→ Task inputs:
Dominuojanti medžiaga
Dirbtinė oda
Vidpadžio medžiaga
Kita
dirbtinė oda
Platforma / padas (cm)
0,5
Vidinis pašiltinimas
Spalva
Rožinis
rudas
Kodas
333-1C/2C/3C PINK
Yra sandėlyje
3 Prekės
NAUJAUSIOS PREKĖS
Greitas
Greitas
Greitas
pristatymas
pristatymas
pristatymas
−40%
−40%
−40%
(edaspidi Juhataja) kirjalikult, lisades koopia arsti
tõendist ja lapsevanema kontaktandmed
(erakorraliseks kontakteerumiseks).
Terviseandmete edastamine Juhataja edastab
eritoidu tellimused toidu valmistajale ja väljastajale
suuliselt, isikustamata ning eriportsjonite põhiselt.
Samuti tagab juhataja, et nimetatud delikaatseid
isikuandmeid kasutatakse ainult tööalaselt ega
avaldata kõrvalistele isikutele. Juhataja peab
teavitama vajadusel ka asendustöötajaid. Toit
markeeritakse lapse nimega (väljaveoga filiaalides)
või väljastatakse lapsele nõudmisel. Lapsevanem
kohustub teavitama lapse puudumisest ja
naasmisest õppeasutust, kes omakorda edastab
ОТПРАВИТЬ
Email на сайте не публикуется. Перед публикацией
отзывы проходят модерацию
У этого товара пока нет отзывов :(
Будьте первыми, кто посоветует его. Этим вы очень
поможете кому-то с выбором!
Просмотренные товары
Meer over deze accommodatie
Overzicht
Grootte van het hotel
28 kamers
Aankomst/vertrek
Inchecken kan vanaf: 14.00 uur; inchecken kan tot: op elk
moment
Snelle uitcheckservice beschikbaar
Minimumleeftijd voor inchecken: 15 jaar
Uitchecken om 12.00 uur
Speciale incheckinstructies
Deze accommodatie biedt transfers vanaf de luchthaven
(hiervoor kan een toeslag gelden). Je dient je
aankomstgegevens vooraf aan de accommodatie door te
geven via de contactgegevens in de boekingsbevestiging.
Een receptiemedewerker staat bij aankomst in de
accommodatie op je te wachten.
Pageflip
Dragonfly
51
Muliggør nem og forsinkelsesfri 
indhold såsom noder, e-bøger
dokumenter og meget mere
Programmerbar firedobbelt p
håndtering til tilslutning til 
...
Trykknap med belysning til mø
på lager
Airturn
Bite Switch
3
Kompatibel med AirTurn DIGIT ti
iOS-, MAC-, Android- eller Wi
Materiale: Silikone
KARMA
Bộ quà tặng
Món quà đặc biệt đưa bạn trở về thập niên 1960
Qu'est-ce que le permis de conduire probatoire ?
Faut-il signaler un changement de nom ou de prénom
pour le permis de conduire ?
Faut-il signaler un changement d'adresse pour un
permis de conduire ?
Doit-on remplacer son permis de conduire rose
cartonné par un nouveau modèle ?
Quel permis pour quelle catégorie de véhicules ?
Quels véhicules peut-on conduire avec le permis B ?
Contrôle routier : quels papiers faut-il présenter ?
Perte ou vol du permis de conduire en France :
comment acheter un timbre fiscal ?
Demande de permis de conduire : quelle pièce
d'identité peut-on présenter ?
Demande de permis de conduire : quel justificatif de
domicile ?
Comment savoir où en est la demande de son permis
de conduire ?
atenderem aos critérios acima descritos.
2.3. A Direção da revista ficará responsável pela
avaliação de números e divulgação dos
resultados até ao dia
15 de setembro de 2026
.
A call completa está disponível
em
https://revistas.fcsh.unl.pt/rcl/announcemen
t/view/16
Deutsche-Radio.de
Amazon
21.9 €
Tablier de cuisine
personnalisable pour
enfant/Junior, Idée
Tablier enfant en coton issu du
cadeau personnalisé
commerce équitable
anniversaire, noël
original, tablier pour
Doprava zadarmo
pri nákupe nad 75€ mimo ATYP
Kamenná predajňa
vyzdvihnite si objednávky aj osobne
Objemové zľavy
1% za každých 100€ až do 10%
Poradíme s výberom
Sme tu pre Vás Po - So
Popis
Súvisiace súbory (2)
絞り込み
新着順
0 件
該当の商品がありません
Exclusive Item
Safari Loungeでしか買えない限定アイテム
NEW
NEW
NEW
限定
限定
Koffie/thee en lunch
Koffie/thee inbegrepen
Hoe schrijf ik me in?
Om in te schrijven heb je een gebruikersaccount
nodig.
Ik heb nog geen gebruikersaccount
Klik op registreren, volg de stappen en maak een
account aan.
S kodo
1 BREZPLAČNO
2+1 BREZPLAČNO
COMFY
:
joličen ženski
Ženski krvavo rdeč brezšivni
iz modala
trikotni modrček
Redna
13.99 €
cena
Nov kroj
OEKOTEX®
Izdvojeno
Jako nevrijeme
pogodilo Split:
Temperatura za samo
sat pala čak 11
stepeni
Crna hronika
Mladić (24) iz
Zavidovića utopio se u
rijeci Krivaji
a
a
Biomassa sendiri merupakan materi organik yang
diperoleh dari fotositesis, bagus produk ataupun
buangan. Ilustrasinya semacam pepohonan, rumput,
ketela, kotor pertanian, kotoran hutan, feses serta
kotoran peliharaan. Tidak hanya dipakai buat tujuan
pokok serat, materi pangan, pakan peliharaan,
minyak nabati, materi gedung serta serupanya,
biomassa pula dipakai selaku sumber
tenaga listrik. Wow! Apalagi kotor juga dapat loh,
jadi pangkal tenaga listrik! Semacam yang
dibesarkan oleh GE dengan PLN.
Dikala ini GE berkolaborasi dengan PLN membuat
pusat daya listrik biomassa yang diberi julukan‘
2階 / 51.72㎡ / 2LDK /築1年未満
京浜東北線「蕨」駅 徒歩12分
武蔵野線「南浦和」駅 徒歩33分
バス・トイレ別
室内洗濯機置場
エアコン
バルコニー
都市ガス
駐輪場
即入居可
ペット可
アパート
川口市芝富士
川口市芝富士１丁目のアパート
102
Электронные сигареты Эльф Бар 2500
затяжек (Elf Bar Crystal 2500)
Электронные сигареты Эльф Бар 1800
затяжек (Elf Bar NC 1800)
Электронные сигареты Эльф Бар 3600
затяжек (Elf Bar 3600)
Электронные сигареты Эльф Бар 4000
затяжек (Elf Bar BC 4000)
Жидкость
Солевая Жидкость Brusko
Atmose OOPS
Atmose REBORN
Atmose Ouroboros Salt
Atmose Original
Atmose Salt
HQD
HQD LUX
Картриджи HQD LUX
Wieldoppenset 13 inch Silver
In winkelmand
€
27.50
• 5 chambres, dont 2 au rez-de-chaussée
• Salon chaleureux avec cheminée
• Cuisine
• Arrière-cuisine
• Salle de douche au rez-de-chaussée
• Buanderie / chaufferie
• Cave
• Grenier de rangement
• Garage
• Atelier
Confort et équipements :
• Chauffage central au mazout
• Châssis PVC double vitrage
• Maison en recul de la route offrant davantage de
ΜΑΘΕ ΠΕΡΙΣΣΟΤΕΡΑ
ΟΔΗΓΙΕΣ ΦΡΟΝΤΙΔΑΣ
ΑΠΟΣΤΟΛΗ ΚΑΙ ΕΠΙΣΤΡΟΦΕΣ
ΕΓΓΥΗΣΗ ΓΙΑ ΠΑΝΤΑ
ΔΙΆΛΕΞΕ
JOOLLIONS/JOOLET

→ Problem statement: Take the entries above and repeat them verbatim.

→ Answer section:
Dominuojanti medžiaga
Dirbtinė oda
Vidpadžio medžiaga
Kita
dirbtinė oda
Platforma / padas (cm)
0,5
Vidinis pašiltinimas
Spalva
Rožinis
rudas
Kodas
333-1C/2C/3C PINK
Yra sandėlyje
3 Prekės
NAUJAUSIOS PREKĖS
Greitas
Greitas
Greitas
pristatymas
pristatymas
pristatymas
−40%
−40%
−40%
(edaspidi Juhataja) kirjalikult, lisades koopia arsti
tõendist ja lapsevanema kontaktandmed
(erakorraliseks kontakteerumiseks).
Terviseandmete edastamine Juhataja edastab
eritoidu tellimused toidu valmistajale ja väljastajale
suuliselt, isikustamata ning eriportsjonite põhiselt.
Samuti tagab juhataja, et nimetatud delikaatseid
isikuandmeid kasutatakse ainult tööalaselt ega
avaldata kõrvalistele isikutele. Juhataja peab
teavitama vajadusel ka asendustöötajaid. Toit
markeeritakse lapse nimega (väljaveoga filiaalides)
või väljastatakse lapsele nõudmisel. Lapsevanem
kohustub teavitama lapse puudumisest ja
naasmisest õppeasutust, kes omakorda edastab
ОТПРАВИТЬ
Email на сайте не публикуется. Перед публикацией
отзывы проходят модерацию
У этого товара пока нет отзывов :(
Будьте первыми, кто посоветует его. Этим вы очень
поможете кому-то с выбором!
Просмотренные товары
Meer over deze accommodatie
Overzicht
Grootte van het hotel
28 kamers
Aankomst/vertrek
Inchecken kan vanaf: 14.00 uur; inchecken kan tot: op elk
moment
Snelle uitcheckservice beschikbaar
Minimumleeftijd voor inchecken: 15 jaar
Uitchecken om 12.00 uur
Speciale incheckinstructies
Deze accommodatie biedt transfers vanaf de luchthaven
(hiervoor kan een toeslag gelden). Je dient je
aankomstgegevens vooraf aan de accommodatie door te
geven via de contactgegevens in de boekingsbevestiging.
Een receptiemedewerker staat bij aankomst in de
accommodatie op je te wachten.
Pageflip
Dragonfly
51
Muliggør nem og forsinkelsesfri 
indhold såsom noder, e-bøger
dokumenter og meget mere
Programmerbar firedobbelt p
håndtering til tilslutning til 
...
Trykknap med belysning til mø
på lager
Airturn
Bite Switch
3
Kompatibel med AirTurn DIGIT ti
iOS-, MAC-, Android- eller Wi
Materiale: Silikone
KARMA
Bộ quà tặng
Món quà đặc biệt đưa bạn trở về thập niên 1960
Qu'est-ce que le permis de conduire probatoire ?
Faut-il signaler un changement de nom ou de prénom
pour le permis de conduire ?
Faut-il signaler un changement d'adresse pour un
permis de conduire ?
Doit-on remplacer son permis de conduire rose
cartonné par un nouveau modèle ?
Quel permis pour quelle catégorie de véhicules ?
Quels véhicules peut-on conduire avec le permis B ?
Contrôle routier : quels papiers faut-il présenter ?
Perte ou vol du permis de conduire en France :
comment acheter un timbre fiscal ?
Demande de permis de conduire : quelle pièce
d'identité peut-on présenter ?
Demande de permis de conduire : quel justificatif de
domicile ?
Comment savoir où en est la demande de son permis
de conduire ?
atenderem aos critérios acima descritos.
2.3. A Direção da revista ficará responsável pela
avaliação de números e divulgação dos
resultados até ao dia
15 de setembro de 2026
.
A call completa está disponível
em
https://revistas.fcsh.unl.pt/rcl/announcemen
t/view/16
Deutsche-Radio.de
Amazon
21.9 €
Tablier de cuisine
personnalisable pour
enfant/Junior, Idée
Tablier enfant en coton issu du
cadeau personnalisé
commerce équitable
anniversaire, noël
original, tablier pour
Doprava zadarmo
pri nákupe nad 75€ mimo ATYP
Kamenná predajňa
vyzdvihnite si objednávky aj osobne
Objemové zľavy
1% za každých 100€ až do 10%
Poradíme s výberom
Sme tu pre Vás Po - So
Popis
Súvisiace súbory (2)
絞り込み
新着順
0 件
該当の商品がありません
Exclusive Item
Safari Loungeでしか買えない限定アイテム
NEW
NEW
NEW
限定
限定
Koffie/thee en lunch
Koffie/thee inbegrepen
Hoe schrijf ik me in?
Om in te schrijven heb je een gebruikersaccount
nodig.
Ik heb nog geen gebruikersaccount
Klik op registreren, volg de stappen en maak een
account aan.
S kodo
1 BREZPLAČNO
2+1 BREZPLAČNO
COMFY
:
joličen ženski
Ženski krvavo rdeč brezšivni
iz modala
trikotni modrček
Redna
13.99 €
cena
Nov kroj
OEKOTEX®
Izdvojeno
Jako nevrijeme
pogodilo Split:
Temperatura za samo
sat pala čak 11
stepeni
Crna hronika
Mladić (24) iz
Zavidovića utopio se u
rijeci Krivaji
a
a
Biomassa sendiri merupakan materi organik yang
diperoleh dari fotositesis, bagus produk ataupun
buangan. Ilustrasinya semacam pepohonan, rumput,
ketela, kotor pertanian, kotoran hutan, feses serta
kotoran peliharaan. Tidak hanya dipakai buat tujuan
pokok serat, materi pangan, pakan peliharaan,
minyak nabati, materi gedung serta serupanya,
biomassa pula dipakai selaku sumber
tenaga listrik. Wow! Apalagi kotor juga dapat loh,
jadi pangkal tenaga listrik! Semacam yang
dibesarkan oleh GE dengan PLN.
Dikala ini GE berkolaborasi dengan PLN membuat
pusat daya listrik biomassa yang diberi julukan‘
2階 / 51.72㎡ / 2LDK /築1年未満
京浜東北線「蕨」駅 徒歩12分
武蔵野線「南浦和」駅 徒歩33分
バス・トイレ別
室内洗濯機置場
エアコン
バルコニー
都市ガス
駐輪場
即入居可
ペット可
アパート
川口市芝富士
川口市芝富士１丁目のアパート
102
Электронные сигареты Эльф Бар 2500
затяжек (Elf Bar Crystal 2500)
Электронные сигареты Эльф Бар 1800
затяжек (Elf Bar NC 1800)
Электронные сигареты Эльф Бар 3600
затяжек (Elf Bar 3600)
Электронные сигареты Эльф Бар 4000
затяжек (Elf Bar BC 4000)
Жидкость
Солевая Жидкость Brusko
Atmose OOPS
Atmose REBORN
Atmose Ouroboros Salt
Atmose Original
Atmose Salt
HQD
HQD LUX
Картриджи HQD LUX
Wieldoppenset 13 inch Silver
In winkelmand
€
27.50
• 5 chambres, dont 2 au rez-de-chaussée
• Salon chaleureux avec cheminée
• Cuisine
• Arrière-cuisine
• Salle de douche au rez-de-chaussée
• Buanderie / chaufferie
• Cave
• Grenier de rangement
• Garage
• Atelier
Confort et équipements :
• Chauffage central au mazout
• Châssis PVC double vitrage
• Maison en recul de la route offrant davantage de
ΜΑΘΕ ΠΕΡΙΣΣΟΤΕΡΑ
ΟΔΗΓΙΕΣ ΦΡΟΝΤΙΔΑΣ
ΑΠΟΣΤΟΛΗ ΚΑΙ ΕΠΙΣΤΡΟΦΕΣ
ΕΓΓΥΗΣΗ ΓΙΑ ΠΑΝΤΑ
ΔΙΆΛΕΞΕ
JOOLLIONS/JOOLET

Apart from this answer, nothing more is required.